### TASK DESCRIPTION:
Your job is to copy every line in the material containing the word "contenido".

### LISTED ENTRIES:
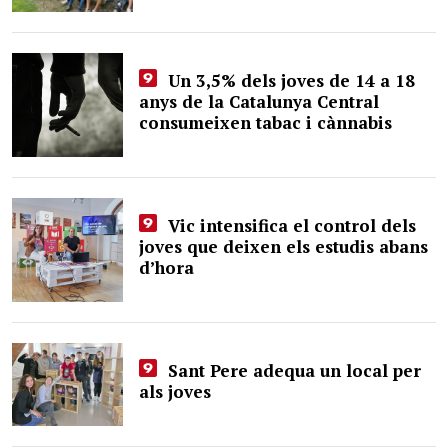
Un 3,5% dels joves de 14 a 18
anys de la Catalunya Central
consumeixen tabac i cànnabis
Vic intensifica el control dels
joves que deixen els estudis abans
d’hora
Sant Pere adequa un local per
als joves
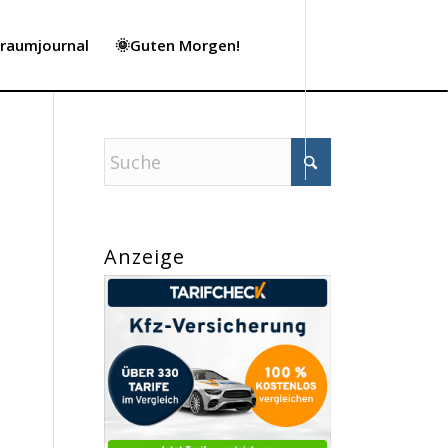
Traumjournal
🌞Guten Morgen!
Anzeige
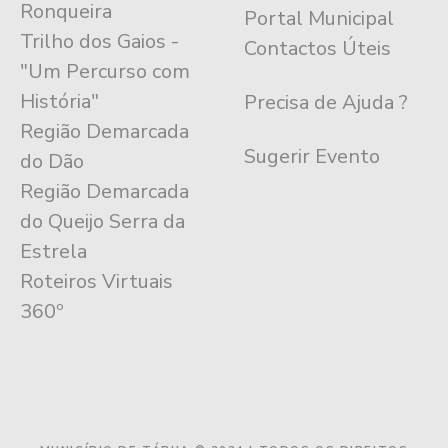
Ronqueira
Portal Municipal
Trilho dos Gaios -
Contactos Úteis
"Um Percurso com
História"
Precisa de Ajuda ?
Região Demarcada
Sugerir Evento
do Dão
Região Demarcada
do Queijo Serra da
Estrela
Roteiros Virtuais
360º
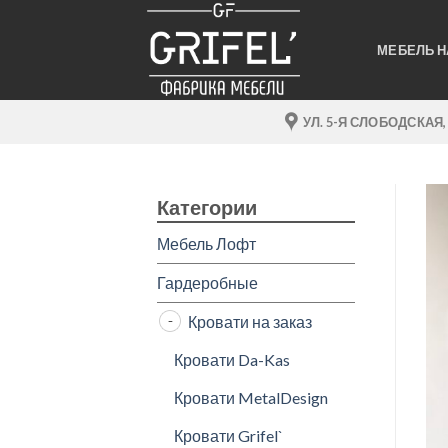
Skip
to
МЕБЕЛЬ Н
content
УЛ. 5-Я СЛОБОДСКАЯ,
Категории
Мебель Лофт
Гардеробные
Кровати на заказ
Кровати Da-Kas
Кровати MetalDesign
Кровати Grifel`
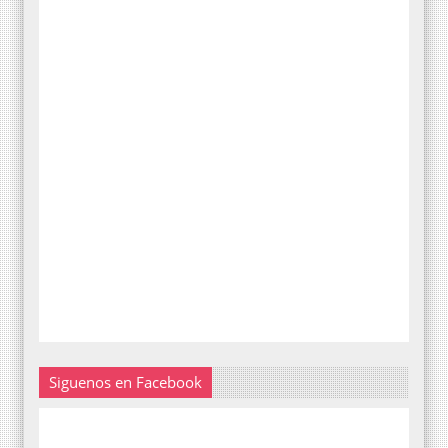
Siguenos en Facebook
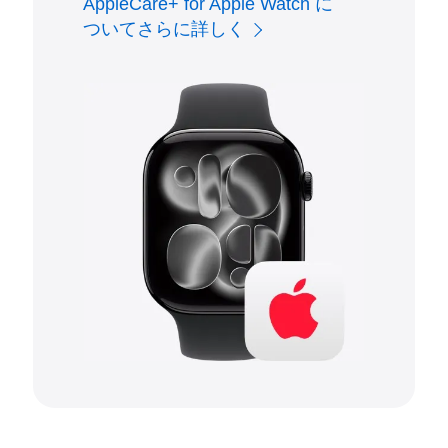
AppleCare+ for Apple Watch に
ついてさらに詳しく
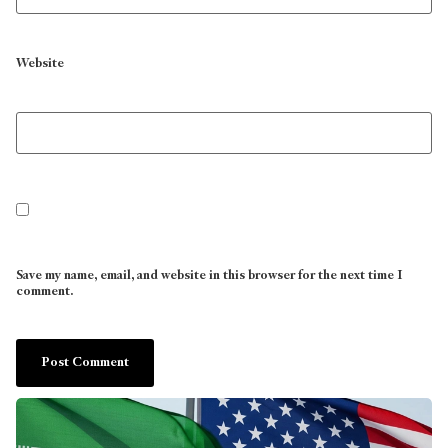
Website
Save my name, email, and website in this browser for the next time I
comment.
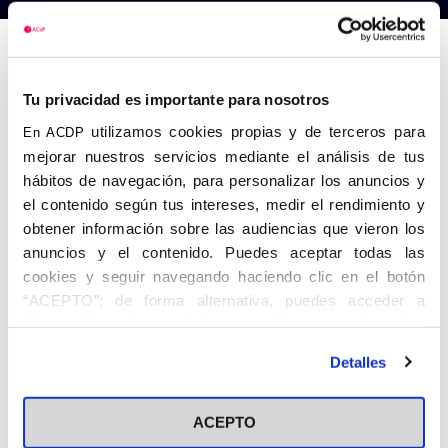
Anterior
Siguiente
Tu privacidad es importante para nosotros
utilizamos cookies propias y de terceros para
En ACDP
mejorar nuestros servicios mediante el análisis de tus
hábitos de navegación, para personalizar los anuncios y
el contenido según tus intereses, medir el rendimiento y
obtener información sobre las audiencias que vieron los
anuncios y el contenido. Puedes aceptar todas las
cookies y seguir navegando haciendo clic en el botón
“ACEPTO”; de forma alternativa, puedes acceder a
información más detallada y cambiar tus preferencias
antes de otorgar o negar tu consentimiento haciendo clic
Detalles
en el botón "Personalizar". Para más información puedes
visitar nuestra
Política de Cookies
ACEPTO
Share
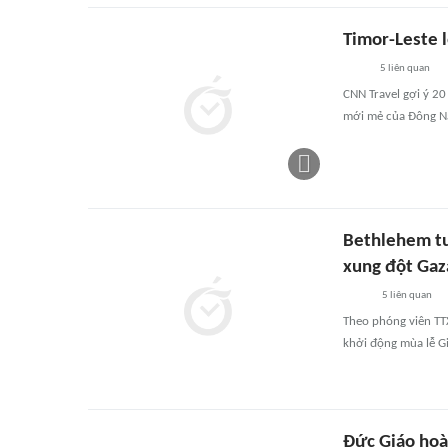
Timor-Leste 
5
liên quan
CNN Travel gợi ý 2
mới mẻ của Đông N
Bethlehem tư
xung đột Gaz
5
liên quan
Theo phóng viên TT
khởi động mùa lễ Gi
Đức Giáo hoàn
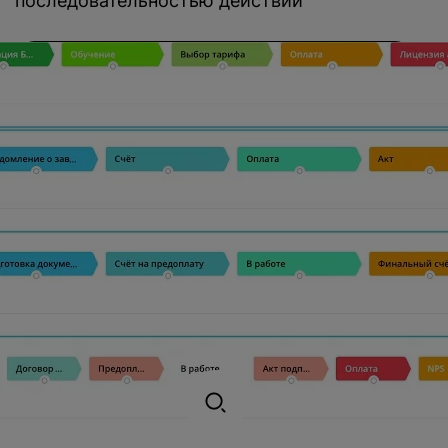
последовательностью действий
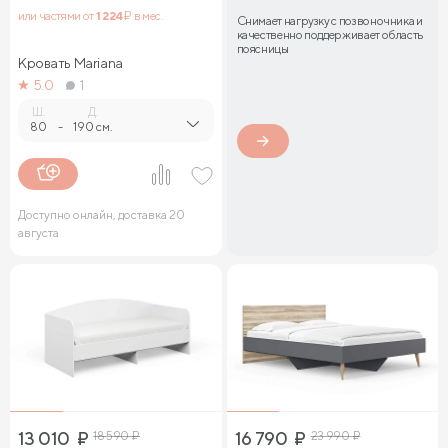
или частями от
1 224
₽ в мес.
Снимает нагрузку с позвоночника и
качественно поддерживает область
поясницы
Кровать Mariana
5.0
1
Ш.
Д.
80
-
190 см.
Доступно онлайн, доставка 20
августа
13 010
₽
18 590
₽
16 790
₽
23 990
₽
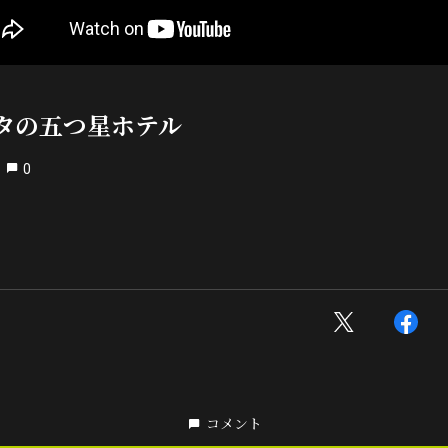
タの五つ星ホテル
0
コメント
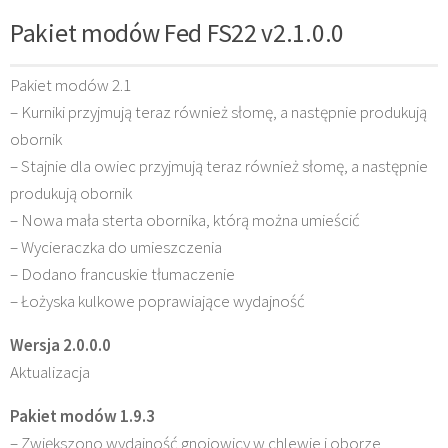
Pakiet modów Fed FS22 v2.1.0.0
Pakiet modów 2.1
– Kurniki przyjmują teraz również słomę, a następnie produkują
obornik
– Stajnie dla owiec przyjmują teraz również słomę, a następnie
produkują obornik
– Nowa mała sterta obornika, którą można umieścić
– Wycieraczka do umieszczenia
– Dodano francuskie tłumaczenie
– Łożyska kulkowe poprawiające wydajność
Wersja 2.0.0.0
Aktualizacja
Pakiet modów 1.9.3
– Zwiększono wydajność gnojowicy w chlewie i oborze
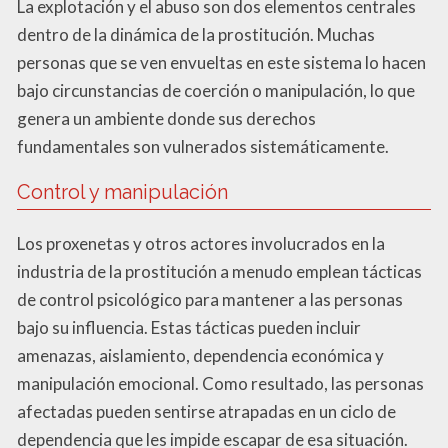
La explotación y el abuso son dos elementos centrales
dentro de la dinámica de la prostitución. Muchas
personas que se ven envueltas en este sistema lo hacen
bajo circunstancias de coerción o manipulación, lo que
genera un ambiente donde sus derechos
fundamentales son vulnerados sistemáticamente.
Control y manipulación
Los proxenetas y otros actores involucrados en la
industria de la prostitución a menudo emplean tácticas
de control psicológico para mantener a las personas
bajo su influencia. Estas tácticas pueden incluir
amenazas, aislamiento, dependencia económica y
manipulación emocional. Como resultado, las personas
afectadas pueden sentirse atrapadas en un ciclo de
dependencia que les impide escapar de esa situación.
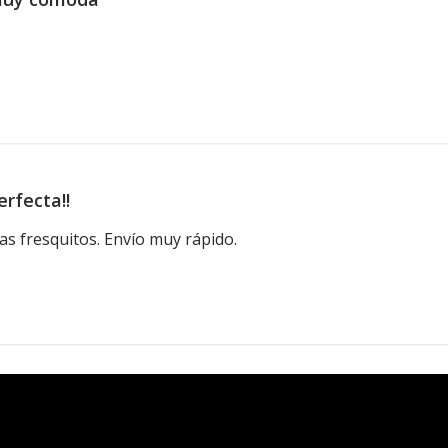
erfecta!!
ías fresquitos. Envío muy rápido.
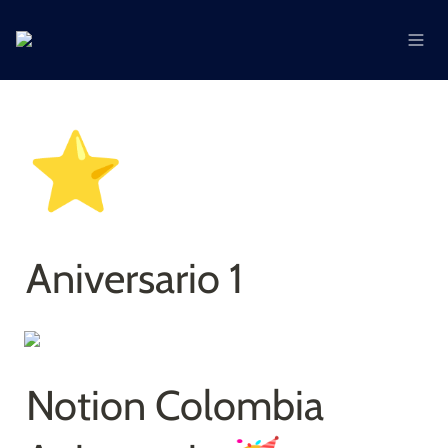
⭐
Aniversario 1
Notion Colombia 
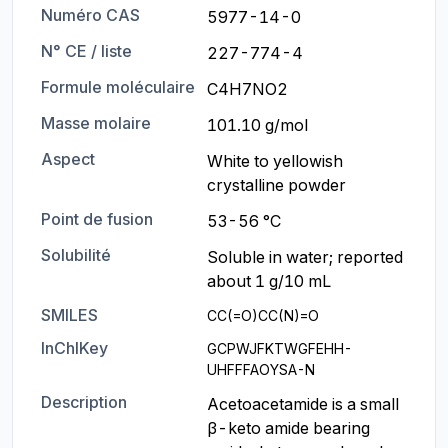
Numéro CAS
5977-14-0
N° CE / liste
227-774-4
Formule moléculaire
C4H7NO2
Masse molaire
101.10 g/mol
Aspect
White to yellowish 
crystalline powder
Point de fusion
53-56 °C
Solubilité
Soluble in water; reported 
about 1 g/10 mL
SMILES
CC(=O)CC(N)=O
InChIKey
GCPWJFKTWGFEHH-
UHFFFAOYSA-N
Description
Acetoacetamide is a small 
β-keto amide bearing 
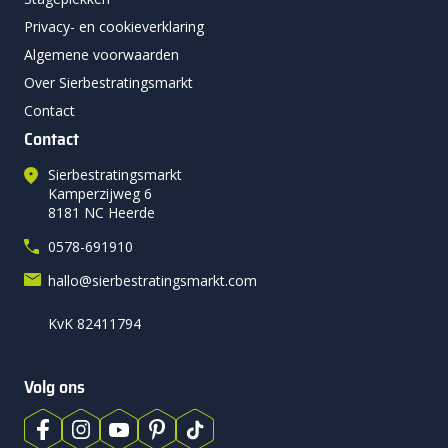
Privacy- en cookieverklaring
Algemene voorwaarden
Over Sierbestratingsmarkt
Contact
Contact
Sierbestratingsmarkt
Kamperzijweg 6
8181 NC Heerde
0578-691910
hallo@sierbestratingsmarkt.com
KvK 82411794
Volg ons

### ANSWER TO THIS PROBLEM:
el contenido según tus intereses, medir el rendimiento y
anuncios y el contenido. Puedes aceptar todas las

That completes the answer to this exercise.